Read The Dead Letter Online

Authors: Finley Martin

Tags: #Fiction

The Dead Letter (17 page)

46.

“I wanted to plunge my fork right through his windpipe. I wanted to
hear the gurgle of his blood every time he breathed. The fork was still in my hand.”

“Why didn't you?”

“I thought of prison. It'd be a life sentence for certain this time. But I could have killed him…just like that,” Jacob said, snapping his fingers. “It all came flooding back…the relentless interrogations…the stink of the officer's breath…the ache inside me…my need for a drink…so strong that all I could feel was my thirst and they all knew it. MacFarlane knew it even though he wasn't in the room. He wasn't stupid. He knew how to get around things at the station. He had leverage.”

“You can't kill him. Not now, anyway.”

“But I could have,” he said. Irene MacLeod couldn't decide whether his answer indicated repentance for the urge or disappointment at the missed opportunity.

Irene took away the untouched bowl of soup she had placed in front of Jacob when he returned home. She took it to the kitchen, and she poured it down the drain.

Meanwhile Jacob stared at the empty white place-setting on the table in front of him. His hands trembled; his thoughts were a jumble; and he needed a drink.

He longed desperately for a drink.

Anne texted Jacqui that she would pick her up after school.

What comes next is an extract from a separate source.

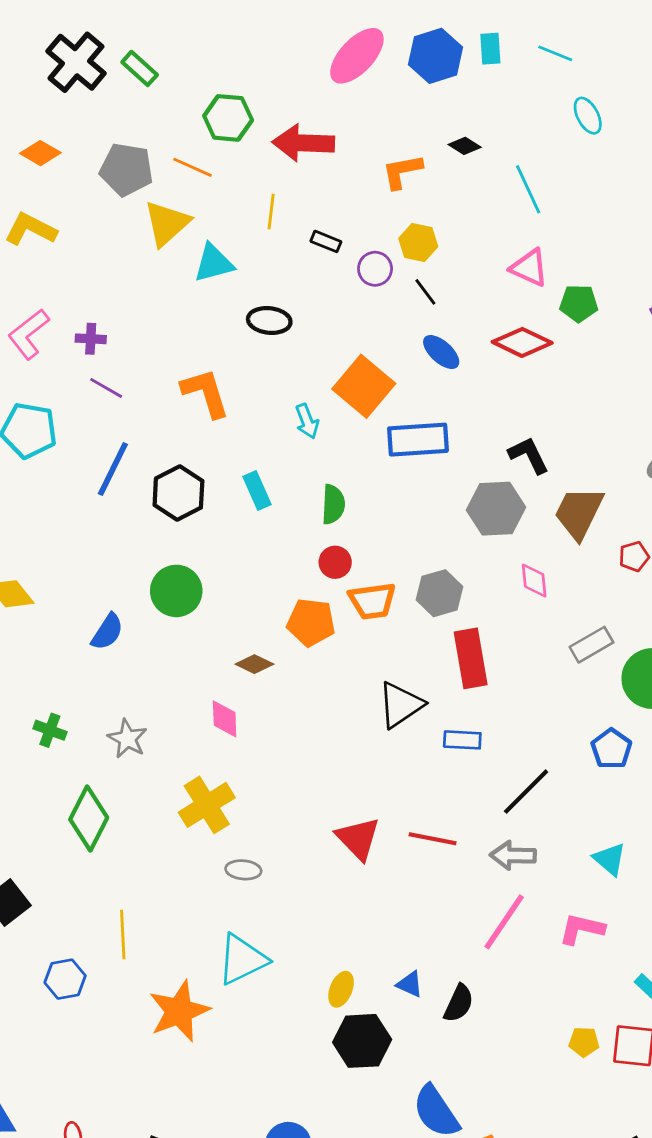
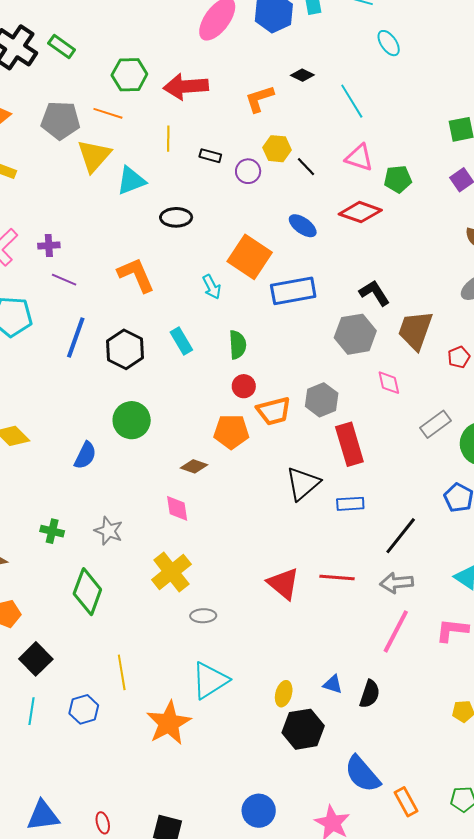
black line: (425, 292) -> (306, 167), moved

She stopped at the Bottom Dollar Market, picked up a few sale items, and pulled into the pick-up lane at the high school. She was still a few minutes early, time enough to pick over the bones of her unlucky encounter with MacFarlane at The Crown and Anchor.

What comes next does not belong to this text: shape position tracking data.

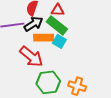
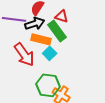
cyan square: (59, 41) -> (50, 53), moved
green hexagon: (48, 82) -> (48, 85), moved

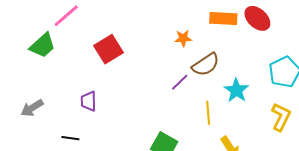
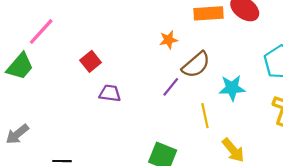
red square: (108, 49) -> (91, 61), size x0.7
cyan star: (236, 90) -> (232, 88), turned -30
purple trapezoid: (88, 101) -> (110, 93), moved, turned 105

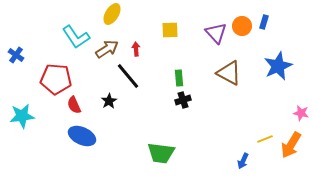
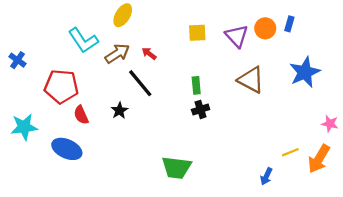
yellow square: (170, 30) -> (197, 33), moved
red arrow: (136, 49) -> (149, 54), turned -48
blue ellipse: (82, 136) -> (67, 149), moved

So much for keeping a low profile
, she thought.
Ben would be pretty crabby if he knew, but it wasn't my intention…or my fault. Meeting Jacob was a coincidence…and coming across MacFarlane, in that place, was a terrible fluke.

The shocked expression on Jake's face flashed through Anne's mind. She was amazed at how quickly he recovered. MacFarlane hadn't recognized him, but that didn't mean he wouldn't pull things together later. Obviously something twigged in MacFarlane's memory, and that was a worry. Another worry was her revelation about him getting Simone pregnant. That stirred something in him, too, but exactly what and how important it was, she couldn't calculate.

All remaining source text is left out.